▸ TASK ITEM:
Using the records below, copy every line that holds the string "viewBox".

▸ DATA TO EXAMINE:
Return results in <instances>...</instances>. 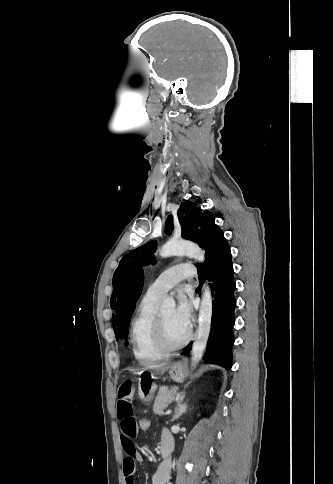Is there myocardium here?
I'll return each mask as SVG.
<instances>
[{
    "label": "myocardium",
    "instance_id": "myocardium-1",
    "mask_svg": "<svg viewBox=\"0 0 333 484\" xmlns=\"http://www.w3.org/2000/svg\"><path fill=\"white\" fill-rule=\"evenodd\" d=\"M191 336V330L189 329L186 336L181 341L177 343L169 342L165 331L164 321L160 314H156L154 322V339L157 347L164 354H169L183 348L190 341Z\"/></svg>",
    "mask_w": 333,
    "mask_h": 484
}]
</instances>
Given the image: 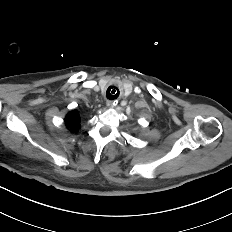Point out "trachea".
I'll return each instance as SVG.
<instances>
[{
  "mask_svg": "<svg viewBox=\"0 0 232 232\" xmlns=\"http://www.w3.org/2000/svg\"><path fill=\"white\" fill-rule=\"evenodd\" d=\"M119 94H120V90L116 86H110V87H108V89L106 91V97L109 100L116 99L119 96Z\"/></svg>",
  "mask_w": 232,
  "mask_h": 232,
  "instance_id": "trachea-1",
  "label": "trachea"
}]
</instances>
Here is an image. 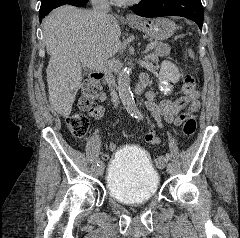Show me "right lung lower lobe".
<instances>
[{"label":"right lung lower lobe","mask_w":240,"mask_h":238,"mask_svg":"<svg viewBox=\"0 0 240 238\" xmlns=\"http://www.w3.org/2000/svg\"><path fill=\"white\" fill-rule=\"evenodd\" d=\"M87 2H88V0H70L68 3H62V2H61V3H58L53 9H55V8L61 6V5H64V4H70V5H73V6L82 7V6L86 5ZM51 10H52V9H51ZM51 10H50V11H51ZM50 11H49V12H50ZM49 12H47V13L44 14V15H40V16H39L40 22L42 21V19H43Z\"/></svg>","instance_id":"1"}]
</instances>
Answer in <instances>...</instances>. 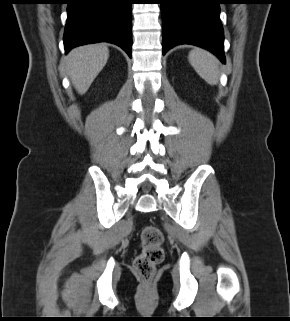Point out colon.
Instances as JSON below:
<instances>
[{"mask_svg":"<svg viewBox=\"0 0 290 321\" xmlns=\"http://www.w3.org/2000/svg\"><path fill=\"white\" fill-rule=\"evenodd\" d=\"M163 234L156 226H147L141 234V252L134 260V270L143 281H150L156 266L164 259Z\"/></svg>","mask_w":290,"mask_h":321,"instance_id":"1","label":"colon"}]
</instances>
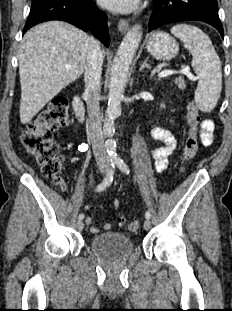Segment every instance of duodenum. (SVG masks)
Listing matches in <instances>:
<instances>
[{
  "mask_svg": "<svg viewBox=\"0 0 232 311\" xmlns=\"http://www.w3.org/2000/svg\"><path fill=\"white\" fill-rule=\"evenodd\" d=\"M73 108H74V111H75L77 118L80 121H83L85 119L86 110H85L84 103H83V101H82V99L78 93H76L74 95Z\"/></svg>",
  "mask_w": 232,
  "mask_h": 311,
  "instance_id": "1",
  "label": "duodenum"
}]
</instances>
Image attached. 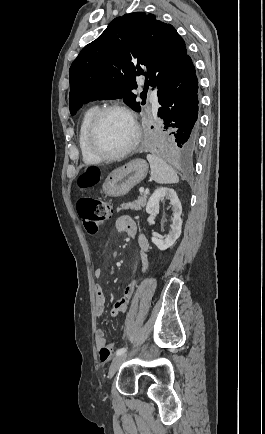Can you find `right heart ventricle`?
<instances>
[{"instance_id": "obj_1", "label": "right heart ventricle", "mask_w": 265, "mask_h": 434, "mask_svg": "<svg viewBox=\"0 0 265 434\" xmlns=\"http://www.w3.org/2000/svg\"><path fill=\"white\" fill-rule=\"evenodd\" d=\"M98 109L99 107L96 105L89 106L85 109L80 119L77 145L80 159L85 166H95L102 162V159L92 151L88 141L91 122Z\"/></svg>"}]
</instances>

▸ OUTPUT FOR THIS TASK:
    "mask_svg": "<svg viewBox=\"0 0 333 484\" xmlns=\"http://www.w3.org/2000/svg\"><path fill=\"white\" fill-rule=\"evenodd\" d=\"M191 336V330L189 329L186 336L181 341L177 343L169 342L165 331L164 321L160 314H156L154 322V339L157 347L164 354H169L183 348L190 341Z\"/></svg>",
  "mask_svg": "<svg viewBox=\"0 0 232 232\" xmlns=\"http://www.w3.org/2000/svg\"><path fill=\"white\" fill-rule=\"evenodd\" d=\"M119 94H120V90L116 86H110V87H108V89L106 91V97L109 100L116 99L119 96Z\"/></svg>",
[{"label":"right lung lower lobe","mask_w":240,"mask_h":238,"mask_svg":"<svg viewBox=\"0 0 240 238\" xmlns=\"http://www.w3.org/2000/svg\"><path fill=\"white\" fill-rule=\"evenodd\" d=\"M87 2H88V0H70L68 3H62V2H61V3H58L53 9H55V8L61 6V5H64V4H70V5H73V6L82 7V6L86 5ZM51 10H52V9H51ZM51 10H50V11H51ZM50 11H49V12H50ZM49 12H47V13L44 14V15H40V16H39L40 22L42 21V19H43Z\"/></svg>","instance_id":"1"}]
[{"mask_svg":"<svg viewBox=\"0 0 290 321\" xmlns=\"http://www.w3.org/2000/svg\"><path fill=\"white\" fill-rule=\"evenodd\" d=\"M163 234L156 226H147L141 234V252L134 260V270L143 281H150L156 266L164 259Z\"/></svg>","mask_w":290,"mask_h":321,"instance_id":"1","label":"colon"}]
  "mask_svg": "<svg viewBox=\"0 0 232 311\" xmlns=\"http://www.w3.org/2000/svg\"><path fill=\"white\" fill-rule=\"evenodd\" d=\"M73 108H74V111H75L77 118L80 121H83L85 119L86 110H85L84 103H83V101H82V99L78 93H76L74 95Z\"/></svg>",
[{"instance_id": "obj_1", "label": "right heart ventricle", "mask_w": 265, "mask_h": 434, "mask_svg": "<svg viewBox=\"0 0 265 434\" xmlns=\"http://www.w3.org/2000/svg\"><path fill=\"white\" fill-rule=\"evenodd\" d=\"M98 109L99 107L96 105L89 106L85 109L80 119L77 145L80 159L85 166H95L102 162V159L92 151L88 141L91 122Z\"/></svg>"}]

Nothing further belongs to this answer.